DES PROCESS SIMPLIFIÉS GRACE A L’AUTOMATISATION
La simplicité s’applique aussi aux process imaginés par ces nouvelles offres digitales. « Lorsque vous travaillez avec une banque traditionnelle, cette dernière assure la partie paiements, la salle de marché traitant, elle, les couvertures, rappelle Nicolas Charbonnier, président de Mondial Change, qui compte déjà parmi ses clients plusieurs centaines de TPE et PME. Chez nous, plus besoin de décrocher son téléphone ou d’envoyer des fax pour valider un paiement ou une couverture. Nos clients peuvent, sur une même plate-forme, depuis leur smartphone ou leur tablette, gérer leurs paiements internationaux dans plus de 140 devises et piloter leur stratégie de couverture du risque de change de manière totalement dématérialisée. » Cette simplicité d’usage a convaincu Patrick Velut, directeur général adjoint de VitrineMedia, une société qui fabrique et commercialise des systèmes d’affichage pour les agences immobilières, de travailler avec Yseulis, site internet : www.Yseulis.com. « Cette plate-forme digitale a effectivement simplifié nos process. Sur une seule et même interface, j’ai une vue de l’ensemble des données clés de notre politique de change, et je sais très précisément où nous en sommes par rapport à ce que nous avons budgété, confie Patrick Velut. Je peux consulter les contrats à terme de toutes nos banques, mais aussi les cours interbancaires des différentes devises, parcourir le calendrier économique, ou déterminer des seuils d’alerte sur les taux change utilisés dans mon activité. Autant d’informations que je devais auparavant aller chercher sur plusieurs sites. »

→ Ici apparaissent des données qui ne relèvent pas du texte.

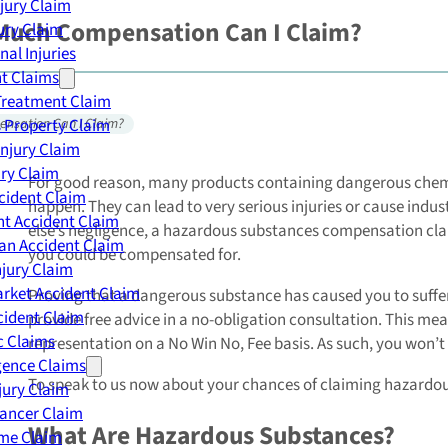
njury Claim
Much Compensation Can I Claim?
jury Claim
nal Injuries
nt Claims
Treatment Claim
 Property Claim
nsation Can I Claim?
Injury Claim
ry Claim
For good reason, many products containing dangerous chemi
cident Claim
happen. They can lead to very serious injuries or cause ind
t Accident Claim
else’s negligence, a hazardous substances compensation clai
an Accident Claim
you could be compensated for.
njury Claim
rket Accident Claim
Proving that a dangerous substance has caused you to suffer 
cident Claim
provide free advice in a no-obligation consultation. This mean
ic Claims
representation on a No Win No, Fee basis. As such, you won’t 
gence Claims
To speak to us now about your chances of claiming hazardo
jury Claim
Cancer Claim
What Are Hazardous Substances?
me Claim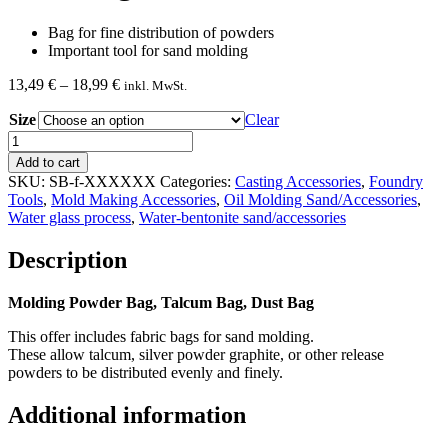
Bag for fine distribution of powders
Important tool for sand molding
Price
13,49
€
–
18,99
€
inkl. MwSt.
range:
Size
13,49 €
Clear
through
Dust
18,99 €
Bag
Add to cart
quantity
SKU:
SB-f-XXXXXX
Categories:
Casting Accessories
,
Foundry
Tools
,
Mold Making Accessories
,
Oil Molding Sand/Accessories
,
Water glass process
,
Water-bentonite sand/accessories
Description
Molding Powder Bag, Talcum Bag, Dust Bag
This offer includes fabric bags for sand molding.
These allow talcum, silver powder graphite, or other release
powders to be distributed evenly and finely.
Additional information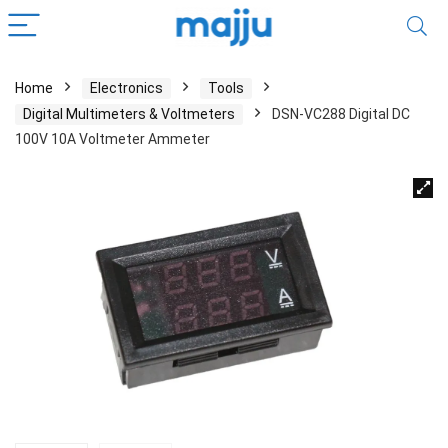
Home
Electronics
Tools
Digital Multimeters & Voltmeters
DSN-VC288 Digital DC
100V 10A Voltmeter Ammeter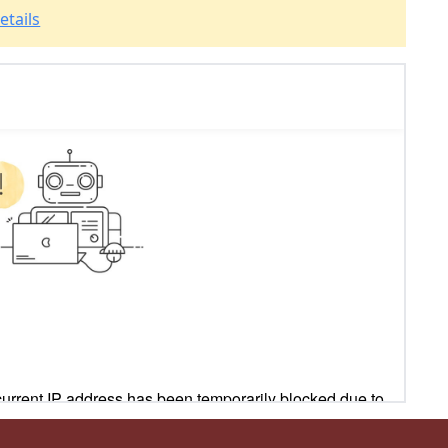
etails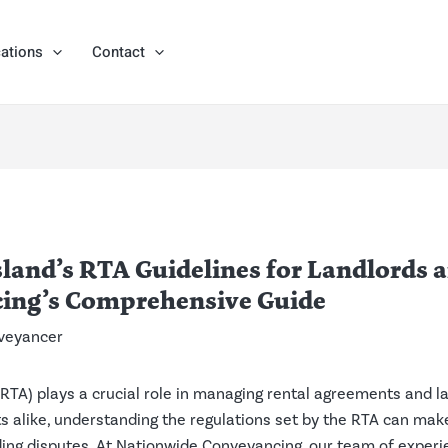
ations
Contact
and’s RTA Guidelines for Landlords 
ing’s Comprehensive Guide
veyancer
RTA) plays a crucial role in managing rental agreements and la
 alike, understanding the regulations set by the RTA can make 
ding disputes. At Nationwide Conveyancing, our team of exper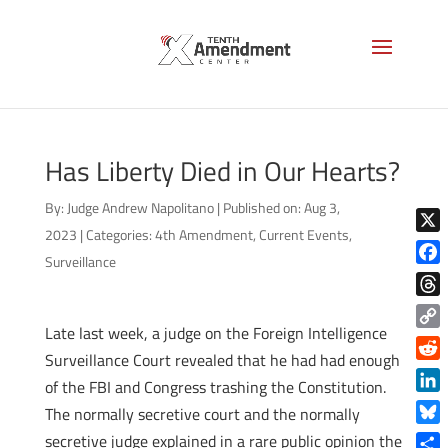
Has Liberty Died in Our Hearts?
By:
Judge Andrew Napolitano
|
Published on: Aug 3,
2023
|
Categories:
4th Amendment
,
Current Events
,
X
Surveillance
Face
Thre
Late last week, a judge on the Foreign Intelligence
Copy
Surveillance Court revealed that he had had enough
Link
Reddi
of the FBI and Congress trashing the Constitution.
Linke
The normally secretive court and the normally
Blue
secretive judge explained in a rare public opinion the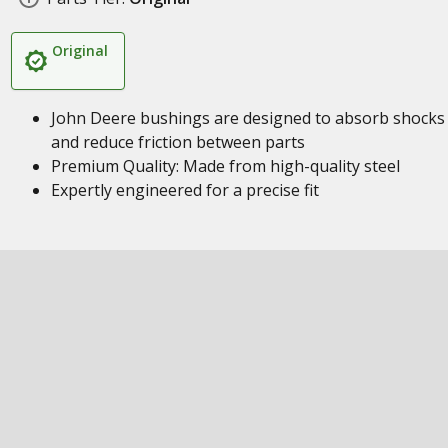
Original
John Deere bushings are designed to absorb shocks
and reduce friction between parts
Premium Quality: Made from high-quality steel
Expertly engineered for a precise fit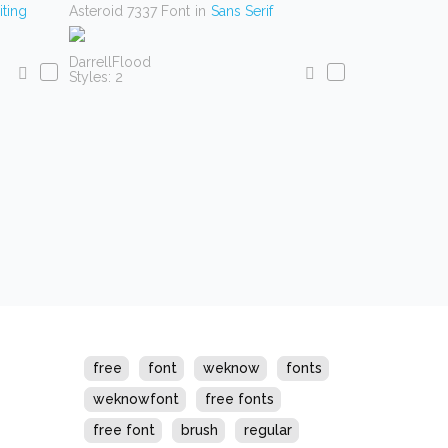
ting
Asteroid 7337 Font
in
Sans Serif
DarrellFlood
Styles: 2
s
free
font
weknow
fonts
weknowfont
free fonts
free font
brush
regular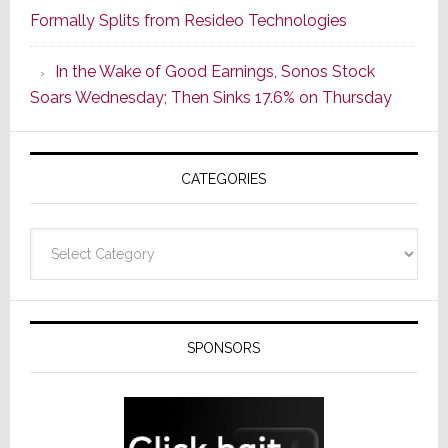
Formally Splits from Resideo Technologies
Popular
CINEMA
In the Wake of Good Earnings, Sonos Stock
Line
Soars Wednesday; Then Sinks 17.6% on Thursday
of
AV
Receivers
CATEGORIES
Categories
SPONSORS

DES TAUX DE CHANGE EN TEMPS RÉEL
Pour se faire une place au soleil, les fintech comptent également sur leur capacité à injecter du temps réel dans les opérations de change, « chose que les banques ne savent pas faire puisqu’elles se contentent de proposer des fixing sur des plates-formes de paiement », rappelle Pierre-Antoine Dusoulier, CEO d’iBanFirst, qui revendique 1.500 clients, essentiellement des PME et des ETI qui, en 2017, ont généré 1,2 milliard de volumes de transactions. Mais l’argument principal mis en avant par les fintech est la transparence. « Sur Kantox, le client voit le taux de change interbancaire des devises en temps réel. Et comme notre commission, qui tourne autour de 20 ou 30 points de base, est indiquée séparément, nos tarifs sont totalement transparents, assure Philippe Gelis. A contrario, la majorité des banques et des brokers ne vous indiquent pas le cours interbancaire. Donc c’est à vous d’aller rechercher la marge appliquée, qui oscille en général autour de 100 points de base. » Cette double promessse de transparence et de prix compétitifs a convaincu il y a un an Rudy Achache, le directeur général de Bensimon, de confier ses paiements internationaux à iBanFirst. « Nous réglons chaque année plusieurs millions d’euros à nos usines de fabrication situées en Europe de l’Est et en Asie, confie le dirigeant de cette entreprise de prêt-à-porter et d’art de vivre, présente dans 35 pays à travers le monde. Auparavant, ces volumes étaient gérés par un pool de partenaires bancaires, mais cela nous laissait la désagréable impression de ne jamais savoir exactement ce que nous payions. Nous n’avions aucune visibilité sur les frais de change facturés, sur les taux de change en temps réel, et sur l’évolution du cours des devises. Sur iBanFirst, les frais associés sont affichés de manière transparente, et nous savons à l’avance quel taux sera réalisé. » Cette transparence s’est d’ailleurs traduite dès la première année par une économie d’environ 1 % sur le volume de change de l’entreprise.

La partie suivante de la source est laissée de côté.